You can pass any user-defined function to the parameter columns to change the column names based on a function.
For example, you can write a simple function to split the column names on underscore ( _ )
, and select only the first part. And then you’ll pass this function to the columns as shown below.
def function_1(x):
x = x.split('_')[0]
return x
df.rename(columns=function_1).head()
The changed column names can be noticed in the above output. As per the applied function, the column names containing _
are split on _
and only the first part of it is assigned as a new column name. For example, Product_Category
becomes Product
.
And if it’s a simple function, like the one above, you can use the lambda function as well.
Rename Columns in Pandas With pandas.DataFrame.columns
This is the method that allows you to return the list of all the column names of the DataFrame, such as: df.columns
However, in the reverse way, we can also pass the list of new column names to df.columns. Now, the new column names will be assigned to the DataFrame.
Here is how it works:
df.columns = ['OrderID', 'Order_Quantity',
'UnitPrice(USD)', 'Order_Status',
'OrderDate', 'Product_Category',
'Sales_Manager', 'Shipping_Cost(USD)',
'Delivery_Time(Days)', 'Shipping_Address',
'Product_Code', 'OrderCode']
df.head()
As you can see, I assigned a list of new column names to df.columns
and the names of all columns are changed accordingly.
For this to work, you need to pass the names of all the columns. The length of this names list must be exactly equal to the total number of columns in the DataFrame.
And without any other options like inplace, the column names are changed directly and permanently. As a result, this method is a bit risky.
So, I would suggest using it only when you are 100 percent sure that you want to change the column names.
You should also remember that the sequence of the column names in the list should match the columns in the DataFrame. Otherwise, the column names can be assigned incorrectly.
With all of the above points kept in mind, this is the best method to change all columns in one go.
Rename Columns in Pandas With pandas.DataFrame.set_axis
This method is originally used to set labels to DataFrame’s axis, i.e. this method can be used to label columns as well as rows.
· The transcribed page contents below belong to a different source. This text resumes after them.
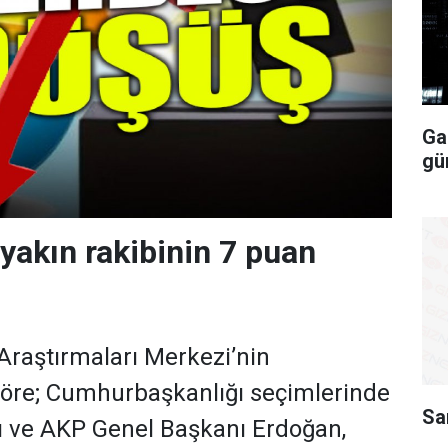
Ga
gü
yakın rakibinin 7 puan
Araştırmaları Merkezi’nin
göre; Cumhurbaşkanlığı seçimlerinde
Sa
ve AKP Genel Başkanı Erdoğan,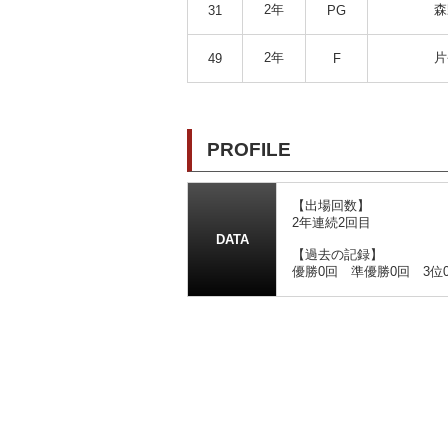
2年
森
31
PG
2年
片
49
F
PROFILE
【出場回数】
2年連続2回目
DATA
【過去の記録】
優勝0回 準優勝0回 3位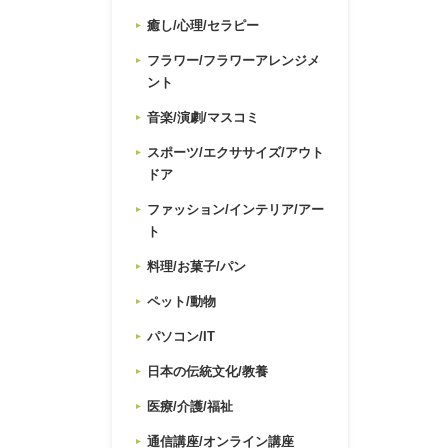
癒し/心理/セラピー
フラワー/フラワーアレンジメ
ント
音楽/演劇/マスコミ
スポーツ/エクササイズ/アウト
ドア
ファッション/インテリア/アー
ト
料理/お菓子/パン
ペット/動物
パソコン/IT
日本の伝統文化/教養
医療/介護/福祉
通信講座/オンライン講座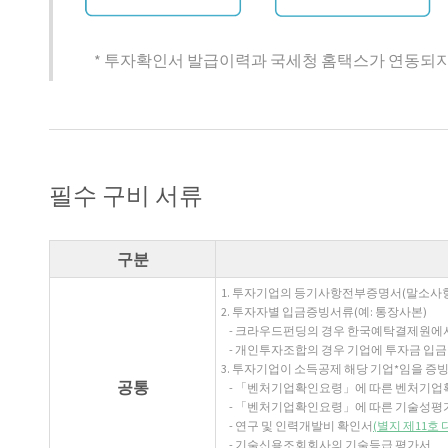
* 투자확인서 발급이력과 국세청 홈택스가 연동되지
필수 구비 서류
구분
1. 투자기업의 등기사항전부증명서(말소사항
2. 투자자별 입금증빙서류(예: 통장사본)
- 크라우드펀딩의 경우 한국예탁결제원에
- 개인투자조합의 경우 기업에 투자금 입금한
3. 투자기업이 소득공제 해당 기업*임을 증빙
공통
- 「벤처기업확인요령」에 따른 벤처기업
- 「벤처기업확인요령」에 따른 기술성평
- 연구 및 인력개발비 확인서
(별지 제11호
- 기술신용조회회사의 기술등급 평가서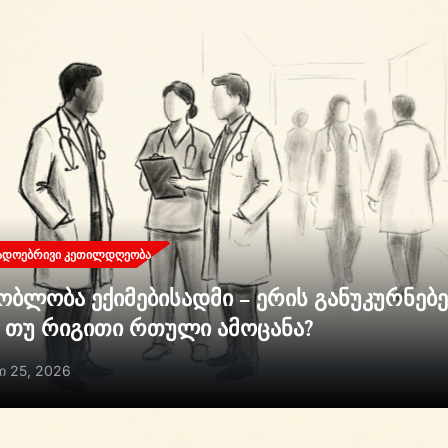
ᲐᲓᲝᲔᲑᲠᲘᲕᲘ ᲙᲔᲗᲘᲚᲓᲦᲔᲝᲑᲐ
ობლობა ექიმებისადმი – ერის განუკურნებ
ი თუ რიგითი რთული ამოცანა?
ი 25, 2026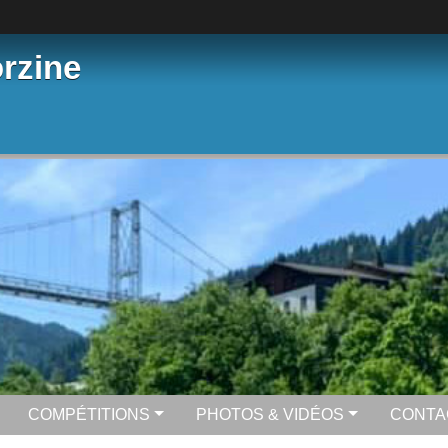
rzine
COMPÉTITIONS
PHOTOS & VIDÉOS
CONTA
All you need to do is simply pass the list of column names to the .set_axis()
function and specify axis = 1
to rename columns, like below:
df.set_axis(['A', 'B', 'C', 'D', 'E', 'F',
'G', 'H', 'I', 'J', 'K', 'L'], axis=1).head()
This is how you can change the column names for all or some of the columns. One also has to consider all of the points that I mentioned in the previous method.
However, .set_axis()
is a safer version of the previous method df.columns because this contains the inplace parameter. So even before applying changes you can preview future changes.
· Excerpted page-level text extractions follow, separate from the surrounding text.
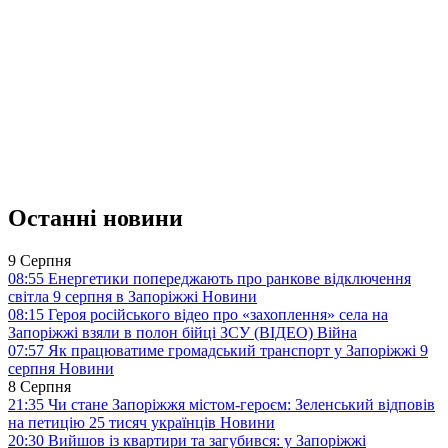
Останні новини
9 Серпня
08:55
Енергетики попереджають про ранкове відключення
світла 9 серпня в Запоріжжі
Новини
08:15
Героя російського відео про «захоплення» села на
Запоріжжі взяли в полон бійці ЗСУ (ВІДЕО)
Війна
07:57
Як працюватиме громадський транспорт у Запоріжжі 9
серпня
Новини
8 Серпня
21:35
Чи стане Запоріжжя містом-героєм: Зеленський відповів
на петицію 25 тисяч українців
Новини
20:30
Вийшов із квартири та загубився: у Запоріжжі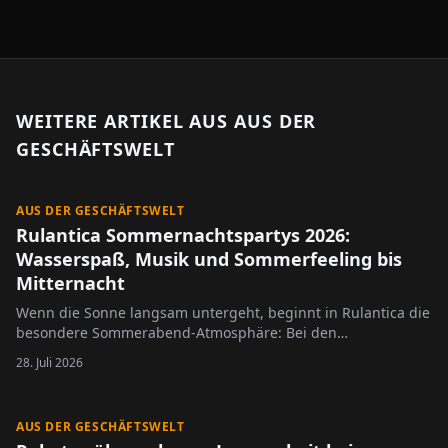
WEITERE ARTIKEL AUS
AUS DER
GESCHÄFTSWELT
AUS DER GESCHÄFTSWELT
Rulantica Sommernachtspartys 2026:
Wasserspaß, Musik und Sommerfeeling bis
Mitternacht
Wenn die Sonne langsam untergeht, beginnt in Rulantica die
besondere Sommerabend-Atmosphäre: Bei den
Sommernachtspartys 2026, präsentiert von HITRADIO OHR,
28. Juli 2026
bleibt die Wasserwelt des Europa-Park an vier ausgewählten
Terminen bis Mitternacht geöffnet. Besucherinnen und
Besucher erwartet…
AUS DER GESCHÄFTSWELT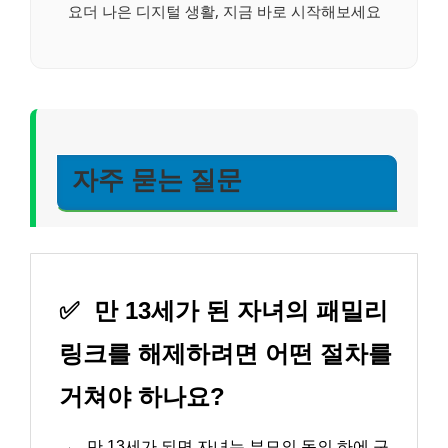
요더 나은 디지털 생활, 지금 바로 시작해보세요
자주 묻는 질문
✅
만 13세가 된 자녀의 패밀리
링크를 해제하려면 어떤 절차를
거쳐야 하나요?
→
만 13세가 되면 자녀는 부모의 동의 하에 구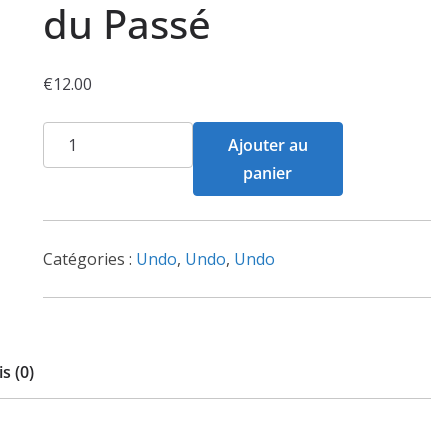
du Passé
€
12.00
quantité
Ajouter au
de
panier
Undo
-
Prisonnier
Catégories :
Undo
,
Undo
,
Undo
du
Passé
s (0)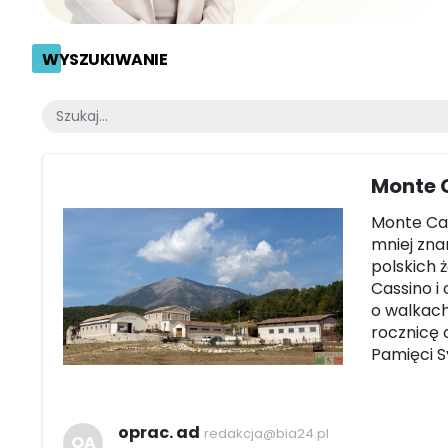
WYSZUKIWANIE
Monte C
Monte Cas
mniej zna
polskich 
Cassino i
o walkach 
rocznicę 
Pamięci S
oprac. ad
redakcja@bia24.pl
OA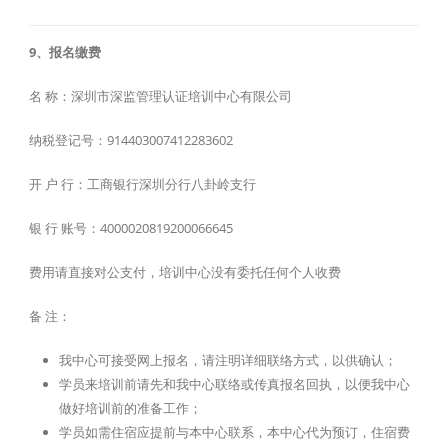
9、报名缴费
名 称：深圳市深监管理认证培训中心有限公司
纳税登记号：914403007412283602
开 户 行：工商银行深圳分行八卦岭支行
银 行 账号：4000020819200066645
费用请直接对公支付，培训中心没有委托任何个人收费
备 注：
我中心可接受网上报名，请注明详细联络方式，以供确认；
学员来培训前请先和我中心联络或传真报名回执，以便我中心
做好培训前的准备工作；
学员如需住宿应提前与本中心联系，本中心代为预订，住宿费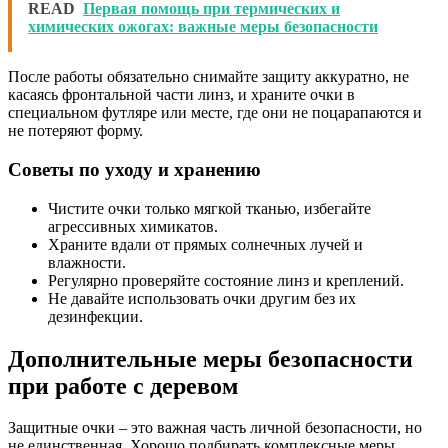
READ
Первая помощь при термических и
химических ожогах: важные меры безопасности
После работы обязательно снимайте защиту аккуратно, не
касаясь фронтальной части линз, и храните очки в
специальном футляре или месте, где они не поцарапаются и
не потеряют форму.
Советы по уходу и хранению
Чистите очки только мягкой тканью, избегайте
агрессивных химикатов.
Храните вдали от прямых солнечных лучей и
влажности.
Регулярно проверяйте состояние линз и креплений.
Не давайте использовать очки другим без их
дезинфекции.
Дополнительные меры безопасности
при работе с деревом
Защитные очки – это важная часть личной безопасности, но
не единственная. Хорошо подбирать комплексные меры,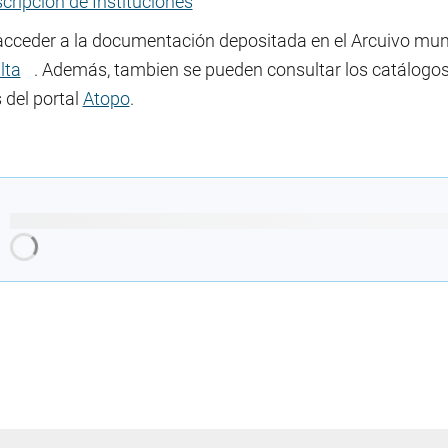
cripción de Instituciones
acceder a la documentación depositada en el Arcuivo munic
lta
. Además, tambien se pueden consultar los catálogos
 del portal
Atopo
.
Cargando recomendaciones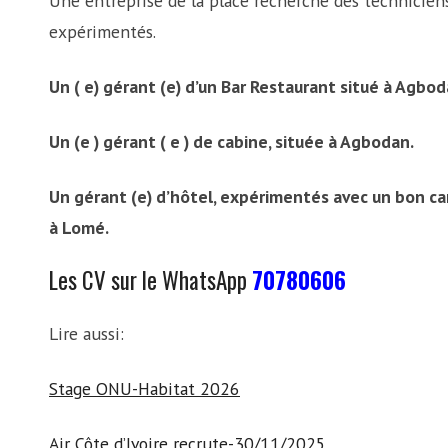
Une entreprise de la place recherche des techniciens
expérimentés.
Un ( e) gérant (e) d’un Bar Restaurant situé à Agbod
Un (e ) gérant ( e ) de cabine, située à Agbodan.
Un gérant (e) d’hôtel, expérimentés avec un bon car
à Lomé.
Les CV sur le WhatsApp
70780606
Lire aussi:
Stage ONU-Habitat 2026
Air Côte d’Ivoire recrute-30/11/2025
And to retain the changed column names, simply make inplace = True
.
That’s all you need to know about changing column names. I hope you’ve found this article interesting, useful and refreshing. It’s always important to have column names in a more readable and uniform style. Therefore, renaming columns is one of the essential steps that needs to be done at the beginning of your project.
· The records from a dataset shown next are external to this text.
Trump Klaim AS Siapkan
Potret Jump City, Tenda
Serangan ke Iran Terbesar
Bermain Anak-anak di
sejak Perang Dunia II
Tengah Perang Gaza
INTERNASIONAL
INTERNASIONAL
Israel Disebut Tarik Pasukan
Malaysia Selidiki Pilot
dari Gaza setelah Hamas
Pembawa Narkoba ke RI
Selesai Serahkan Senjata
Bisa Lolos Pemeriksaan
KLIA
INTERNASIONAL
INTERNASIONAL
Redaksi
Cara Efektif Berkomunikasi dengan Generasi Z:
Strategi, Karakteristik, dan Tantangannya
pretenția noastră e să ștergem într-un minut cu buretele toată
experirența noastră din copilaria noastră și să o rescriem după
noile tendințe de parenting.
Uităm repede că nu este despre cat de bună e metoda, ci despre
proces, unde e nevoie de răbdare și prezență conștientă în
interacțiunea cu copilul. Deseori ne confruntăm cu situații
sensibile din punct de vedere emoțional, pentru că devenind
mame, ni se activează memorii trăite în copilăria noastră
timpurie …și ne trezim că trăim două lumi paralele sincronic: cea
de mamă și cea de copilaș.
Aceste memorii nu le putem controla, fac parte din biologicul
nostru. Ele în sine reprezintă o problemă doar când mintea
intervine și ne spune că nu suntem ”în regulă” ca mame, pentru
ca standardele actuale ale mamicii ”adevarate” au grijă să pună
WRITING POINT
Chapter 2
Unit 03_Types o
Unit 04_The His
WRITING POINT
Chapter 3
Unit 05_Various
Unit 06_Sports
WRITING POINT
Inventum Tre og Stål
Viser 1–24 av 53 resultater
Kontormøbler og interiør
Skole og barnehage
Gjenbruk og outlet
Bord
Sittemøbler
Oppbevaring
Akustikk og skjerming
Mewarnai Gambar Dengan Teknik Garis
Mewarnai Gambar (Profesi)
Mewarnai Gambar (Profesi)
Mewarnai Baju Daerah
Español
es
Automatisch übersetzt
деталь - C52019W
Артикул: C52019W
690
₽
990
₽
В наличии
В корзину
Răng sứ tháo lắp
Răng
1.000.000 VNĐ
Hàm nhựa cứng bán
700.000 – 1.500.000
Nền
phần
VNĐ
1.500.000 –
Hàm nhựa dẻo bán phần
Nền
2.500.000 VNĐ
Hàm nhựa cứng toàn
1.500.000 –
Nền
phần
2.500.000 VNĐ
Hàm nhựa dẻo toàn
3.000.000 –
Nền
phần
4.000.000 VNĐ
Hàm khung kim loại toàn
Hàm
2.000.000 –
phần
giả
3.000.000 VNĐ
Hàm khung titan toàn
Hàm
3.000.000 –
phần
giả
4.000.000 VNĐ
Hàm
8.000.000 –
Frequently Asked Questions
How do I rename a column name in Pandas?
There are four common ways to rename a column in Pandas:
- Using dictionary with the pandas. DataFrame. rename() function.
- Passing a function to the columns parameter.
- Renaming columns with pandas. DataFrame. columns.
- Renaming columns with pandas. DataFrame. set_axis.
How do I rename the last column in Pandas?
Basic methods for renaming only the last column in Pandas include directly assigning a new name to the column or using the rename() function.
How do I fix column names in Pandas?
The same methods for renaming columns can also be used for fixing column names, including using the rename() function and the set_axis function. Another option is to simply assign new names to each column.